Last year, Walsingham had sent me in search of one of his agents, Mark Weber, who had gone missing in Amsterdam. I had found Weber, it was true. But he was already dead. Although by all the signs he had probably been killed before ever I reached Amsterdam, yet I could not quite shake off the feeling than somehow, if I had been able to find him sooner, he might still be alive. I did not want the same fate to befall Titus Allanby. He had reported to Walsingham that he feared he might have come under suspicion. Had he still been in the town when we arrived, he would probably have contrived to reach one of the ships. Since he had not, it seemed that what the old woman had said must be true, that he had been summoned to the garrison before we reached Coruña and was still there. That summons might have a quite innocent explanation. Or it might mean that the officers of the garrison were indeed suspicious and wanted him under their eye, where he could not pass information to England.
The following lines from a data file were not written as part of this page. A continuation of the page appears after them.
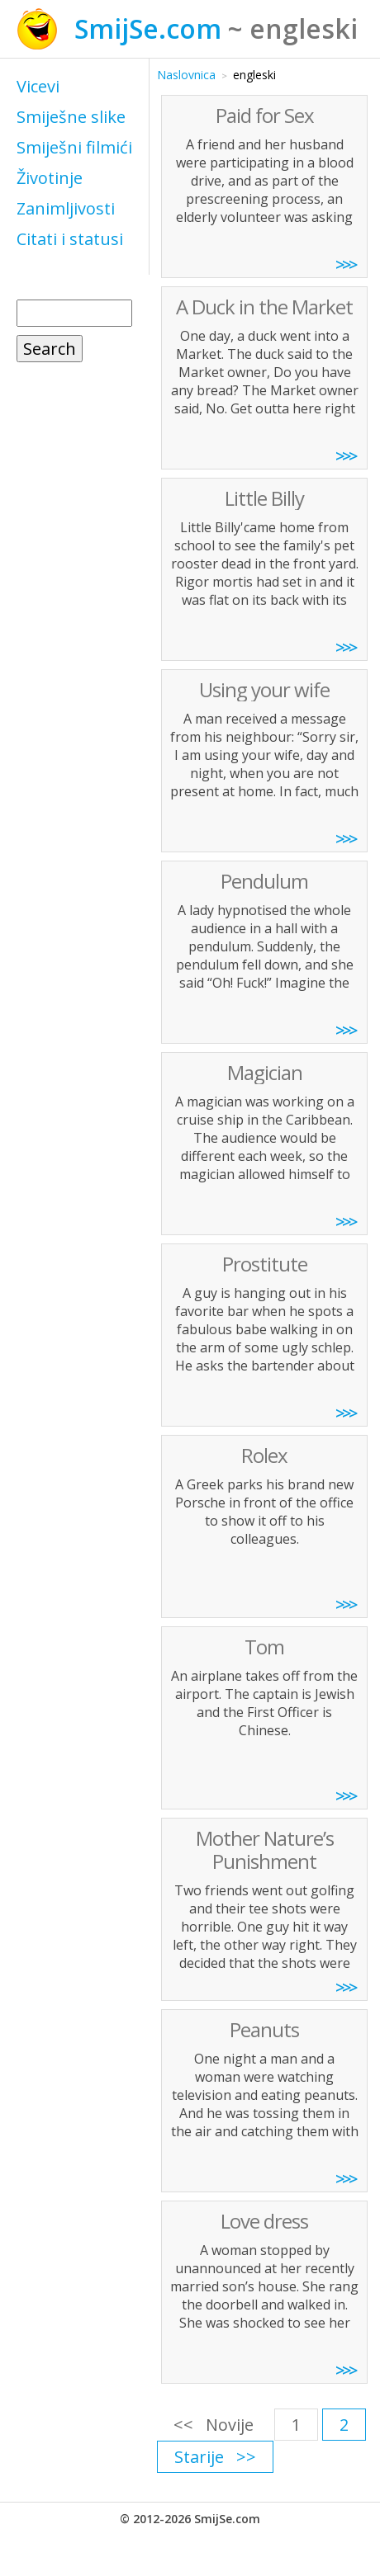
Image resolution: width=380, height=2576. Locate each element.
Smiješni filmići (74, 147)
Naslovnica (186, 75)
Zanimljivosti (66, 208)
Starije (199, 2457)
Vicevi (38, 86)
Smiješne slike (71, 117)
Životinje (50, 178)
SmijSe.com (147, 28)
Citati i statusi (70, 239)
I took my stand some yards from the gateway, holding up my white cloth. There was no reaction at all from the fortress. No figures appeared on the walkway above the gatehouse. No cannon was swung down to take aim along the street. No musket or crossbow was thrust out from one of the firing positions on the ramparts.

I took a step forward.

Nothing.

Two more steps. Three. Four.

Suddenly there was the twang of a crossbow, and a quarrel, fast and deadly, whined over my head like a monstrous bee. Instinctively, I ducked, but far too late if the bolt had been aimed at me. Whoever was shooting had aimed deliberately over my head. It was a warning.

I stopped. What should I do? If I advanced further, the bowman might aim lower and I would have no chance. I wore no armour. A crossbow bolt at this range would pierce me from breast to back and I could not live more than a few minutes. It was too far away to shout, to explain why I had come. I could turn tail and walk away. Or I could go on.

Holding my white cloth above my head, I went on.

Another bolt shot over me and this time I thought I really would vomit, but I kept walking in a kind of numb trance, until I was near enough to make myself heard.

‘Don’t you see my white flag?’ I shouted. ‘I am a doctor. The English have allowed me to come through.’ This time I was careful to speak in highly educated Spanish, allowing no trace of a Portuguese accent to creep in. ‘I have come to help tend the wounded.’

It was a dangerous ruse, but I was counting on that disorganised and panicked rush to the citadel when they had first seen El Dracque’s standard. There might have been one resident physician in the island fortress before the garrison abandoned it, but had he fled here with the soldiers? There would have been no time to organise adequate medical care. If I was lucky, there might not even be a single physician with the soldiers.